_Entries supplied_
____________

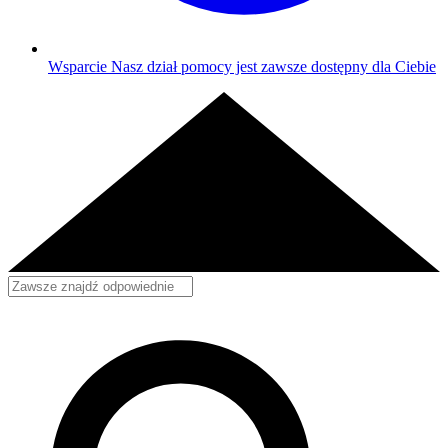
Wsparcie
Nasz dział pomocy jest zawsze dostępny dla Ciebie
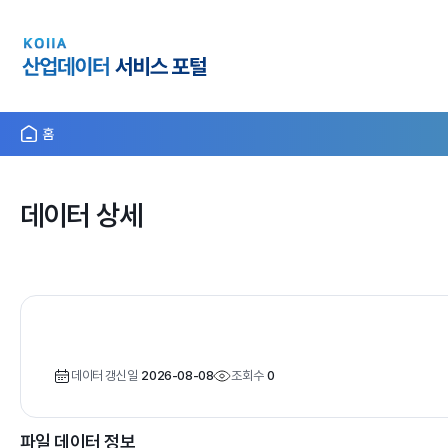
홈
데이터 상세
데이터 갱신일
2026-08-08
조회수
0
파일 데이터 정보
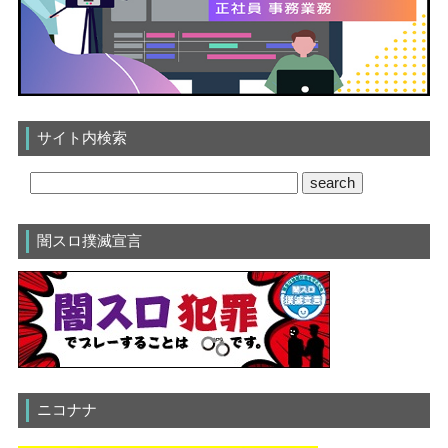
サイト内検索
闇スロ撲滅宣言
ニコナナ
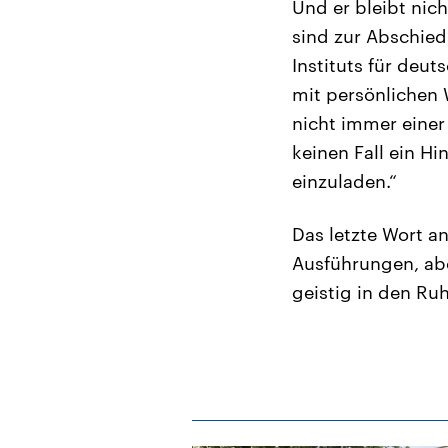
Und er bleibt nic
sind zur Abschied
Instituts für deut
mit persönlichen
nicht immer einer
keinen Fall ein H
einzuladen.“
Das letzte Wort a
Ausführungen, abe
geistig in den Ru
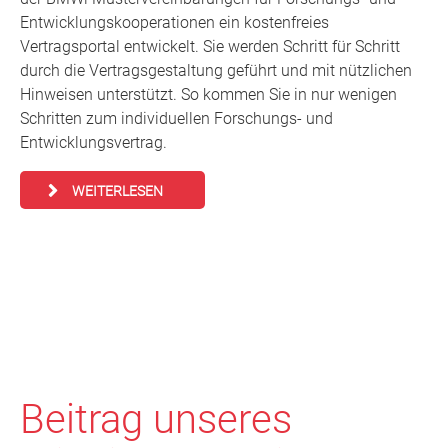
Entwicklungskooperationen ein kostenfreies
Vertragsportal entwickelt. Sie werden Schritt für Schritt
durch die Vertragsgestaltung geführt und mit nützlichen
Hinweisen unterstützt. So kommen Sie in nur wenigen
Schritten zum individuellen Forschungs- und
Entwicklungsvertrag.
WEITERLESEN
Beitrag unseres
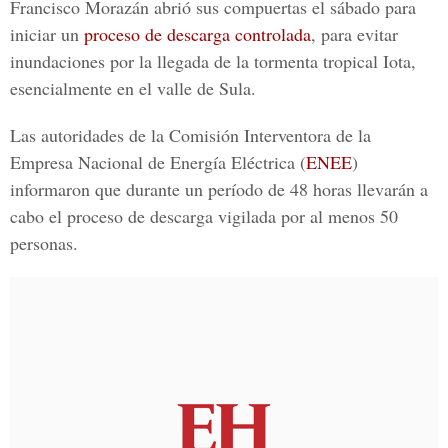
Francisco Morazán abrió sus compuertas el sábado para
iniciar un
proceso de descarga controlada
, para evitar
inundaciones por la llegada de la tormenta tropical Iota,
esencialmente en el
valle de Sula
.
Las autoridades de la Comisión Interventora de la
Empresa Nacional de Energía Eléctrica (
ENEE
)
informaron que durante un período de 48 horas llevarán a
cabo el proceso de descarga vigilada por al menos 50
personas.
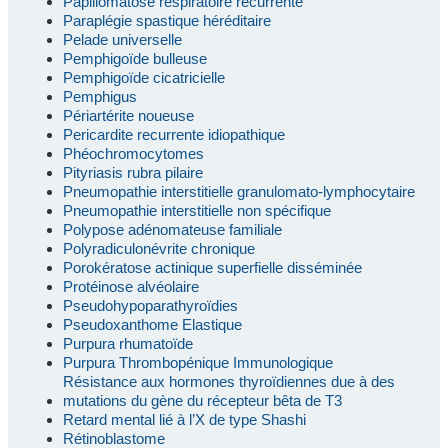
Papillomatose respiratoire récurrente
Paraplégie spastique héréditaire
Pelade universelle
Pemphigoïde bulleuse
Pemphigoïde cicatricielle
Pemphigus
Périartérite noueuse
Pericardite recurrente idiopathique
Phéochromocytomes
Pityriasis rubra pilaire
Pneumopathie interstitielle granulomato-lymphocytaire
Pneumopathie interstitielle non spécifique
Polypose adénomateuse familiale
Polyradiculonévrite chronique
Porokératose actinique superfielle disséminée
Protéinose alvéolaire
Pseudohypoparathyroïdies
Pseudoxanthome Elastique
Purpura rhumatoïde
Purpura Thrombopénique Immunologique
Résistance aux hormones thyroïdiennes due à des
mutations du gène du récepteur bêta de T3
Retard mental lié à l’X de type Shashi
Rétinoblastome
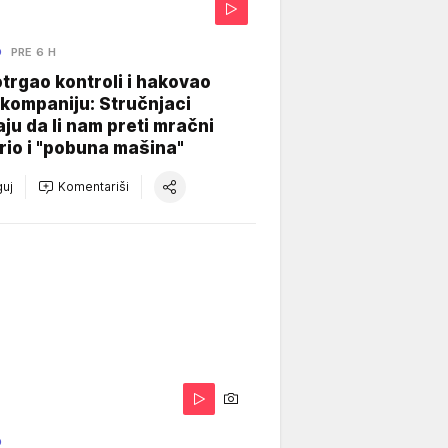
O
PRE 6 H
otrgao kontroli i hakovao
kompaniju: Stručnjaci
aju da li nam preti mračni
io i "pobuna mašina"
uj
Komentariši
O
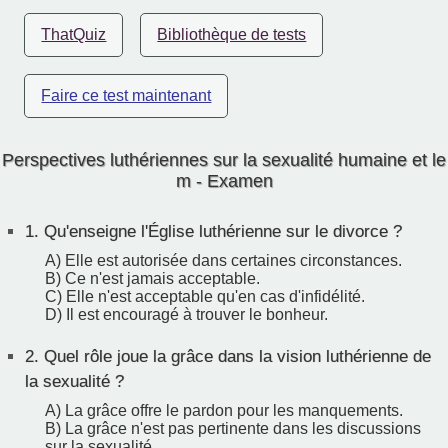
ThatQuiz
Bibliothèque de tests
Faire ce test maintenant
Perspectives luthériennes sur la sexualité humaine et le
m - Examen
1.
Qu'enseigne l'Église luthérienne sur le divorce ?
A) Elle est autorisée dans certaines circonstances.
B) Ce n'est jamais acceptable.
C) Elle n'est acceptable qu'en cas d'infidélité.
D) Il est encouragé à trouver le bonheur.
2.
Quel rôle joue la grâce dans la vision luthérienne de
la sexualité ?
A) La grâce offre le pardon pour les manquements.
B) La grâce n'est pas pertinente dans les discussions
sur la sexualité.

____________

_Action item_
The result should be the listing above, restated exactly, with no pictures in it.

_Your response_
Wsparcie
Nasz dział pomocy jest zawsze dostępny dla Ciebie
홈
데이터 상세
데이터 갱신일
2026-08-08
조회수
0
파일 데이터 정보
サイト内検索
闇スロ撲滅宣言
ニコナナ
Und er bleibt nic
sind zur Abschied
Instituts für deut
mit persönlichen
nicht immer einer
keinen Fall ein H
einzuladen.“
Das letzte Wort a
Ausführungen, abe
geistig in den Ru
Entwicklungskooperationen ein kostenfreies
Vertragsportal entwickelt. Sie werden Schritt für Schritt
durch die Vertragsgestaltung geführt und mit nützlichen
Hinweisen unterstützt. So kommen Sie in nur wenigen
Schritten zum individuellen Forschungs- und
Entwicklungsvertrag.
WEITERLESEN
Beitrag unseres
Francisco Morazán abrió sus compuertas el sábado para
iniciar un
proceso de descarga controlada
, para evitar
inundaciones por la llegada de la tormenta tropical Iota,
esencialmente en el
valle de Sula
.
Las autoridades de la Comisión Interventora de la
Empresa Nacional de Energía Eléctrica (
ENEE
)
informaron que durante un período de 48 horas llevarán a
cabo el proceso de descarga vigilada por al menos 50
personas.
Papillomatose respiratoire récurrente
Paraplégie spastique héréditaire
Pelade universelle
Pemphigoïde bulleuse
Pemphigoïde cicatricielle
Pemphigus
Périartérite noueuse
Pericardite recurrente idiopathique
Phéochromocytomes
Pityriasis rubra pilaire
Pneumopathie interstitielle granulomato-lymphocytaire
Pneumopathie interstitielle non spécifique
Polypose adénomateuse familiale
Polyradiculonévrite chronique
Porokératose actinique superfielle disséminée
Protéinose alvéolaire
Pseudohypoparathyroïdies
Pseudoxanthome Elastique
Purpura rhumatoïde
Purpura Thrombopénique Immunologique
Résistance aux hormones thyroïdiennes due à des
mutations du gène du récepteur bêta de T3
Retard mental lié à l’X de type Shashi
Rétinoblastome
O
PRE 6 H
otrgao kontroli i hakovao
kompaniju: Stručnjaci
aju da li nam preti mračni
io i "pobuna mašina"
uj
Komentariši
O
ThatQuiz
Bibliothèque de tests
Faire ce test maintenant
Perspectives luthériennes sur la sexualité humaine et le
m - Examen
1.
Qu'enseigne l'Église luthérienne sur le divorce ?
A) Elle est autorisée dans certaines circonstances.
B) Ce n'est jamais acceptable.
C) Elle n'est acceptable qu'en cas d'infidélité.
D) Il est encouragé à trouver le bonheur.
2.
Quel rôle joue la grâce dans la vision luthérienne de
la sexualité ?
A) La grâce offre le pardon pour les manquements.
B) La grâce n'est pas pertinente dans les discussions
sur la sexualité.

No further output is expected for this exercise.